Start of Block
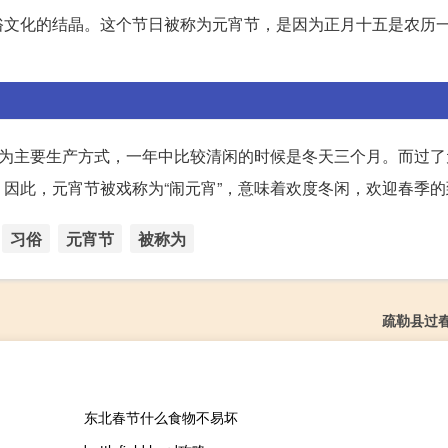
俗文化的结晶。这个节日被称为元宵节，是因为正月十五是农历
业为主要生产方式，一年中比较清闲的时候是冬天三个月。而过了
因此，元宵节被戏称为“闹元宵”，意味着欢度冬闲，欢迎春季的
习俗
元宵节
被称为
疏勒县过
东北春节什么食物不易坏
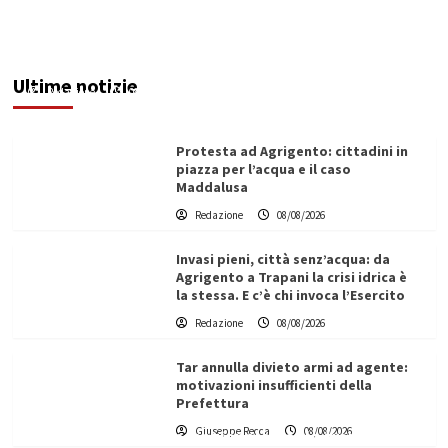
Sciacca insorge: “Stroke Unit ad Agrigento
potenziata, qui solo promesse da anni”
Ultime notizie
Redazione
08/08/2026
Protesta ad Agrigento: cittadini in
piazza per l’acqua e il caso
Maddalusa
Redazione
08/08/2026
Invasi pieni, città senz’acqua: da
Agrigento a Trapani la crisi idrica è
la stessa. E c’è chi invoca l’Esercito
Redazione
08/08/2026
Tar annulla divieto armi ad agente:
motivazioni insufficienti della
Prefettura
L’ingegnere saccense Buscarnera partner chiave
Giuseppe Recca
08/08/2026
di un progetto transnazionale per la transizione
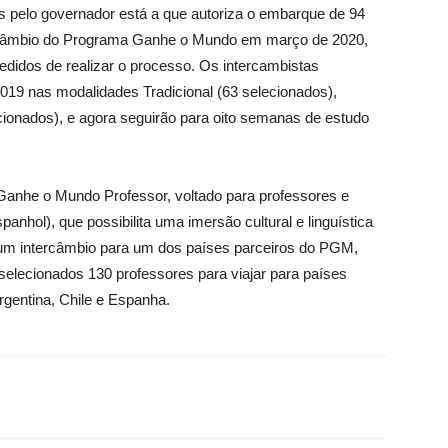
elo governador está a que autoriza o embarque de 94
tercâmbio do Programa Ganhe o Mundo em março de 2020,
didos de realizar o processo. Os intercambistas
2019 nas modalidades Tradicional (63 selecionados),
cionados), e agora seguirão para oito semanas de estudo
anhe o Mundo Professor, voltado para professores e
panhol), que possibilita uma imersão cultural e linguística
 um intercâmbio para um dos países parceiros do PGM,
elecionados 130 professores para viajar para países
gentina, Chile e Espanha.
End of Block
§ Task statement
No picture belongs in the copy; return the rest of the listing exactly.

§ Result
俗文化的结晶。这个节日被称为元宵节，是因为正月十五是农历
业为主要生产方式，一年中比较清闲的时候是冬天三个月。而过了
因此，元宵节被戏称为“闹元宵”，意味着欢度冬闲，欢迎春季的
习俗
元宵节
被称为
疏勒县过
东北春节什么食物不易坏
Sciacca insorge: “Stroke Unit ad Agrigento
potenziata, qui solo promesse da anni”
Ultime notizie
Redazione
08/08/2026
Protesta ad Agrigento: cittadini in
piazza per l’acqua e il caso
Maddalusa
Redazione
08/08/2026
Invasi pieni, città senz’acqua: da
Agrigento a Trapani la crisi idrica è
la stessa. E c’è chi invoca l’Esercito
Redazione
08/08/2026
Tar annulla divieto armi ad agente:
motivazioni insufficienti della
Prefettura
L’ingegnere saccense Buscarnera partner chiave
Giuseppe Recca
08/08/2026
di un progetto transnazionale per la transizione
elo governador está a que autoriza o embarque de 94
tercâmbio do Programa Ganhe o Mundo em março de 2020,
didos de realizar o processo. Os intercambistas
2019 nas modalidades Tradicional (63 selecionados),
cionados), e agora seguirão para oito semanas de estudo
anhe o Mundo Professor, voltado para professores e
panhol), que possibilita uma imersão cultural e linguística
 um intercâmbio para um dos países parceiros do PGM,
elecionados 130 professores para viajar para países
gentina, Chile e Espanha.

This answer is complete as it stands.